Я привязал эту записочку к горлице под крыло; она тотчас полетела к своей госпоже и скрылась за решетки. Сердце у меня билось, как у ребенка.
Во весь день я по временам вздрагивал: все боялся, не ошибся ли я, не принял ли самых простых вещей за доказательства любви. Я не посмел идти обедать с Константином и Фортунатом: внутренний голос говорил мне, что я сделал шаг ко злу и нарушаю священные права гостеприимства. Наступил вечер. Я вышел из комнаты за несколько минут до назначенного времени и отправился сначала в противную сторону, а потом, сделав большой обход, уселся наконец у восточного угла сада.
Пробило девять часов. С последним ударом колокола к ногам моим упал букет. Фатиница угадала, что я должен быть тут. Я бросился на этот будет. Это был не ответ, но все же послание. Вдруг пришло мне в голову, что на Востоке цветы имеют свой язык, что букет иногда все равно что письмо, и называется тогда «саламом», то есть приветствием. Букет Фатиницы состоял из скороспелок и белых гвоздик; но, увы! Я не знал, что они выражают.

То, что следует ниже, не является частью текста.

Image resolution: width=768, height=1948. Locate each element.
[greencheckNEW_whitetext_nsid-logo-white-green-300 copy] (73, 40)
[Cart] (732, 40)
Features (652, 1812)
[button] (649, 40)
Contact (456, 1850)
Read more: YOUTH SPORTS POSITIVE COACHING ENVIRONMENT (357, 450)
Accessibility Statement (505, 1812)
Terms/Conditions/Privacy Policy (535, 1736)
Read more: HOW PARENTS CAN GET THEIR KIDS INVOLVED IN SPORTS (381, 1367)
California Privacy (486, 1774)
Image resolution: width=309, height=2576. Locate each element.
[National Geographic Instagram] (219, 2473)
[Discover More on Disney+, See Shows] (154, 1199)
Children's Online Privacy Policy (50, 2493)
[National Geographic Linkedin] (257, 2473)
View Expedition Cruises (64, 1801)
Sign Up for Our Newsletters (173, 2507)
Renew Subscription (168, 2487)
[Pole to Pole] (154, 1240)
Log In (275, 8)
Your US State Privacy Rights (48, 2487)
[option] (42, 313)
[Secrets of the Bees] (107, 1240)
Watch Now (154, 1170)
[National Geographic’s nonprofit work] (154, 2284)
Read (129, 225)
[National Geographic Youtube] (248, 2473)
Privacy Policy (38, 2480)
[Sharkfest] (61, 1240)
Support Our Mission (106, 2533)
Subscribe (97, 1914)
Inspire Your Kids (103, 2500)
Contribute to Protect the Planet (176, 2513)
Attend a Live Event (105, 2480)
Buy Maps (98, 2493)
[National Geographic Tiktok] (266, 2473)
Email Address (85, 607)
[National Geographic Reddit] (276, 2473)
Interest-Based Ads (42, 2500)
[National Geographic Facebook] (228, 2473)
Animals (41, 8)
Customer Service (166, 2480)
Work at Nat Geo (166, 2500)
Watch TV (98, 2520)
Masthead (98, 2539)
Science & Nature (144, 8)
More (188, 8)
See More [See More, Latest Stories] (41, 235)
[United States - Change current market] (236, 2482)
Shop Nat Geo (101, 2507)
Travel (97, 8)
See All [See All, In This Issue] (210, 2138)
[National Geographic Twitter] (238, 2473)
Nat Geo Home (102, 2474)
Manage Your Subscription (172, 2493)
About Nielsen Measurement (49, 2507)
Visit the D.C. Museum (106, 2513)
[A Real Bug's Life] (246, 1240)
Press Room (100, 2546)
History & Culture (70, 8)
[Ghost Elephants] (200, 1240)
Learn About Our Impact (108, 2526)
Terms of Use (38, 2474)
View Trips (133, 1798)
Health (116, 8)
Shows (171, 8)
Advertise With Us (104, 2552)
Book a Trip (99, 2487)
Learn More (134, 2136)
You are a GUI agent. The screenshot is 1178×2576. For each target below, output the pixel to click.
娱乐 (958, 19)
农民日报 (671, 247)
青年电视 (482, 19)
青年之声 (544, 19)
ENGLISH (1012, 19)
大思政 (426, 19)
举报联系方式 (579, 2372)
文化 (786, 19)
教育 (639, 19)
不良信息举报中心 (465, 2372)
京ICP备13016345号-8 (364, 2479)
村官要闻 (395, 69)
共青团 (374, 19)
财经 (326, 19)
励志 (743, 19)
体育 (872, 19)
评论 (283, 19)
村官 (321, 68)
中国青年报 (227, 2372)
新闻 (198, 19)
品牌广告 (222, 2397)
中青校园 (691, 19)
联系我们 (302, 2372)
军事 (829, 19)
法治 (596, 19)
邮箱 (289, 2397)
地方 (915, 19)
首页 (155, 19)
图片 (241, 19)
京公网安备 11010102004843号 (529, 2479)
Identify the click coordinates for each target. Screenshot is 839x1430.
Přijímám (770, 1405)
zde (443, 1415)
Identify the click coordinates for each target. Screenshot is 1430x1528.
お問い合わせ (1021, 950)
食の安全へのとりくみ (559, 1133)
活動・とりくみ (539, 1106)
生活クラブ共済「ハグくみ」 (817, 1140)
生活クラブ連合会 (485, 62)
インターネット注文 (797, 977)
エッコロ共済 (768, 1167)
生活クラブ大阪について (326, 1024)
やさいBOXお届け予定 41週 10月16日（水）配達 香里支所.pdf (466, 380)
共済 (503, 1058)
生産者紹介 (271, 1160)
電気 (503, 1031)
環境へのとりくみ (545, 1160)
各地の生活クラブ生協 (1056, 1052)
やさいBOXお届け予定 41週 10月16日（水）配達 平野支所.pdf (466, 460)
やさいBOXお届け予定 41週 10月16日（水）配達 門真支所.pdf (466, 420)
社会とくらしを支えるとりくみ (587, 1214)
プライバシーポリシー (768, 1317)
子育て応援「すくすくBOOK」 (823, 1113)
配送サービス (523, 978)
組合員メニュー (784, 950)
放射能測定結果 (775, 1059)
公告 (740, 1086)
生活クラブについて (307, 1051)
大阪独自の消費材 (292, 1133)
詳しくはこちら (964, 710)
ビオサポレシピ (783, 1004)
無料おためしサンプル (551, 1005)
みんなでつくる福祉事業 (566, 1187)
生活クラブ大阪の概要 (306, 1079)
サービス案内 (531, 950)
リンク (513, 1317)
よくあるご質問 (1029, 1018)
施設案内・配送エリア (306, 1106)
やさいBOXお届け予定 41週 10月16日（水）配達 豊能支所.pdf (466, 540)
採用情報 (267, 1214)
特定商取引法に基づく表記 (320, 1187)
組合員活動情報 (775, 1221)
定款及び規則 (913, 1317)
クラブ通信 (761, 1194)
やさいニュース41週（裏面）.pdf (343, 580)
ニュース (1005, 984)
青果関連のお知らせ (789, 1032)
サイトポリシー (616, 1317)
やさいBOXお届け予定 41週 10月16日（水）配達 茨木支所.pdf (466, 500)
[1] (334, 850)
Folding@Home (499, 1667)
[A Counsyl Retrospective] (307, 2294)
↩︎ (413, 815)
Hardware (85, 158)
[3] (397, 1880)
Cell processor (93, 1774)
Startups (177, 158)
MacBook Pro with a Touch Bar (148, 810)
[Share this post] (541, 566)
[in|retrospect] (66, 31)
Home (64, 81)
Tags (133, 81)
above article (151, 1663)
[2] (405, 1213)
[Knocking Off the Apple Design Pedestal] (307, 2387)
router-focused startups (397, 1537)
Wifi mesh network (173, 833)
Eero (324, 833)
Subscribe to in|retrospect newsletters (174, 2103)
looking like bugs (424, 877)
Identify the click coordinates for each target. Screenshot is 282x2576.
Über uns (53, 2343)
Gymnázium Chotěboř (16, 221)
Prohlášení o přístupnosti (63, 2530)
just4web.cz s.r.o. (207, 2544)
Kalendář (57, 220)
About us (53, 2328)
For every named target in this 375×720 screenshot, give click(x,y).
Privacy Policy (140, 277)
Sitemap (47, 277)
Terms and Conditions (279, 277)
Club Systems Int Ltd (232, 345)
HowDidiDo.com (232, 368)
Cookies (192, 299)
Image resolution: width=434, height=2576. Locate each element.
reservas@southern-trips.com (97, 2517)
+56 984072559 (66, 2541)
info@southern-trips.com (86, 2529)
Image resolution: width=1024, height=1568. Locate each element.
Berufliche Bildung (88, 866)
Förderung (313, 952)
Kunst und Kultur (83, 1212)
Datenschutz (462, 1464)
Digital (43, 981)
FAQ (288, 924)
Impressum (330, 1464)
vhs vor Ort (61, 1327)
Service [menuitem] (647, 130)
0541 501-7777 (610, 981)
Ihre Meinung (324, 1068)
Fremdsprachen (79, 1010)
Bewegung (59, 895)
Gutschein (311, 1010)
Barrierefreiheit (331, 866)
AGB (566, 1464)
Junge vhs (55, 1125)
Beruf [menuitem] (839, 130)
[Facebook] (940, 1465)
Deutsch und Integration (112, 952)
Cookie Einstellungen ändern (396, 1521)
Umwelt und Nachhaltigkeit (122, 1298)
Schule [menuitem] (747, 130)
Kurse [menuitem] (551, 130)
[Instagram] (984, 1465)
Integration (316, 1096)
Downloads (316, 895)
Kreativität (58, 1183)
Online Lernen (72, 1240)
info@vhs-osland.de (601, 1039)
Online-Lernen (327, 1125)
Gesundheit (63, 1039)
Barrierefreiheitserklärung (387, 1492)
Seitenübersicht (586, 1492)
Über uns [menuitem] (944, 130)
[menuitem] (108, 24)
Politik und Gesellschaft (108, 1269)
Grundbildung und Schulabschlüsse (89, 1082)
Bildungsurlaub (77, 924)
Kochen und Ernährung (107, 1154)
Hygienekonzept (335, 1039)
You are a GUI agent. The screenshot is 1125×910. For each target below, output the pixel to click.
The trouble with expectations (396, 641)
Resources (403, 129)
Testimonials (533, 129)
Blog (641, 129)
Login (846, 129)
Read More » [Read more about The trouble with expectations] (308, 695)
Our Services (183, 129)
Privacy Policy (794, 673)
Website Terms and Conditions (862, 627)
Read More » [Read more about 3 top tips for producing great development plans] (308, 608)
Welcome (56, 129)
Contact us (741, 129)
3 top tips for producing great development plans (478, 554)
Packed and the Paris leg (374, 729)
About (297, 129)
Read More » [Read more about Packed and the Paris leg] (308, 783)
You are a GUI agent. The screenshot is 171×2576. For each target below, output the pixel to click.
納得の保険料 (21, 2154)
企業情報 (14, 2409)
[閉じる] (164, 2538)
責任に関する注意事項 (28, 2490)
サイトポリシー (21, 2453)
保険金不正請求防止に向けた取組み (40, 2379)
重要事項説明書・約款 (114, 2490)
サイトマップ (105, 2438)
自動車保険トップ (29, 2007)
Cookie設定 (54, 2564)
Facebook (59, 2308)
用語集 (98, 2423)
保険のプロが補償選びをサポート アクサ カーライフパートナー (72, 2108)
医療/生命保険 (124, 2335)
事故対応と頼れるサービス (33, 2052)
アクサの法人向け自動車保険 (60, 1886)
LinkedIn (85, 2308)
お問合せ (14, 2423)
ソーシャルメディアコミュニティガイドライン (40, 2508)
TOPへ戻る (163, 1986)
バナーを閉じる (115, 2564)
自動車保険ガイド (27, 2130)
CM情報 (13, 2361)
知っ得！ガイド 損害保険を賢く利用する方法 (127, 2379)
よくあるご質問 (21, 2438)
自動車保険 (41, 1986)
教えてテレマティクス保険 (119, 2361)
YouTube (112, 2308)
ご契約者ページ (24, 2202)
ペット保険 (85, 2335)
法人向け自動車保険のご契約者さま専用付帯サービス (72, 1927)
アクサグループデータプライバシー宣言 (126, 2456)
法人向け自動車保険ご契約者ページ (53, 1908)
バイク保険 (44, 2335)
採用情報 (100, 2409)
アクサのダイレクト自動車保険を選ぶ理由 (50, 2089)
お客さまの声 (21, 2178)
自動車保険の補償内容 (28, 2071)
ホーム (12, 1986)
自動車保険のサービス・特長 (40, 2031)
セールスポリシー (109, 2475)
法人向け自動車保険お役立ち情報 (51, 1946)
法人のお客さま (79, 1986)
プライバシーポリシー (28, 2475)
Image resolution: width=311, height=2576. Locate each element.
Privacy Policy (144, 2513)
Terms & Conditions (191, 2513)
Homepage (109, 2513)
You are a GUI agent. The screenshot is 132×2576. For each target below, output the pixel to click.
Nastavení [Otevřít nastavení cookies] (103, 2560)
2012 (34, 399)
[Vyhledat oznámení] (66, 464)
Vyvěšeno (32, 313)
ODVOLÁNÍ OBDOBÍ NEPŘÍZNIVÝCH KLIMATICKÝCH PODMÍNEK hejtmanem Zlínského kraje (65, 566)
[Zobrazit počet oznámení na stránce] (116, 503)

Я сто раз целовал милые цветки и положил их на сердце. Верно, Фатиница забыла, что я родился в стране, где у цветов есть только имена, благовония мало, языка нисколько. Она хотела отвечать мне, а я не понимаю, что она говорит, и не смею ни у кого спросить.
Я воротился в свою комнату, заперся там как скупец, который собирается пересчитывать свои сокровища. Потом вынул букет из-за пазухи и развязал его, надеясь найти в нем записку. Но записка была в самих цветах: я не нашел ничего.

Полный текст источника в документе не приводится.